°° 09 °°

20 4 2
                                    

"Om. Nendra mana om, Nendra?"

"Ze, tenang dulu. Duduk dulu," Arlan memegang pundak gadis itu. Azelia memutarkan matanya mencari Nendra disana.

"Nendra dimana, om? Aze mau ketemu dia," pintanya dengan Panik. Azelia membuka pesan yang dikirim oleh Nendra. Ia menunjukkannya pada Arlan di depannya.

"Nendra bohongkan, om? Gak mungkin dia pergi tanpa bilang sama Aze."

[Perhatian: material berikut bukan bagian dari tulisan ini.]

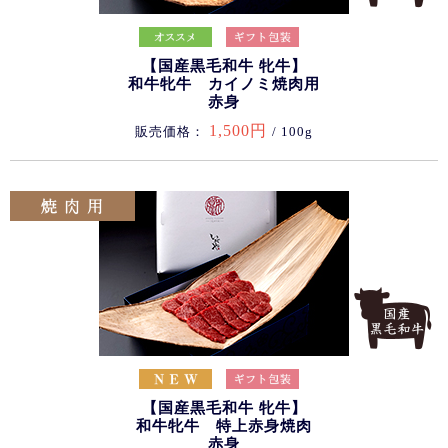
【国産黒毛和牛 牝牛】
和牛牝牛 カイノミ焼肉用
赤身
1,500円
販売価格：
/ 100g
【国産黒毛和牛 牝牛】
和牛牝牛 特上赤身焼肉
赤身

Arlan memandangnya dengan terluka. Ia tahu Nendra dan Aze, dua orang yang sulit di pisahkan. Sejak kecil mereka bersama, bahkan sampai dirinya pindah rumah, Aze juga mengikutinya.

"Aze, dengar om. Nendra gak bohong, om yang kirim dia ke Kairo." Tutur Arlan melihat wajah pedih gadis itu.

Sedetik kemudian Azelia meneteskan air matanya, sembari menggeleng pelan. "Kalian gak bercandakan?"

Arlan menarik napasnya berat, ia membawa masuk gadis itu mendudukkannya di sofa ruang tamu.

"Mama sama Papa kamu gimana kabarnya? Udah lama om gak ketemu kalian," ucap Arlan setelah suasananya tenang.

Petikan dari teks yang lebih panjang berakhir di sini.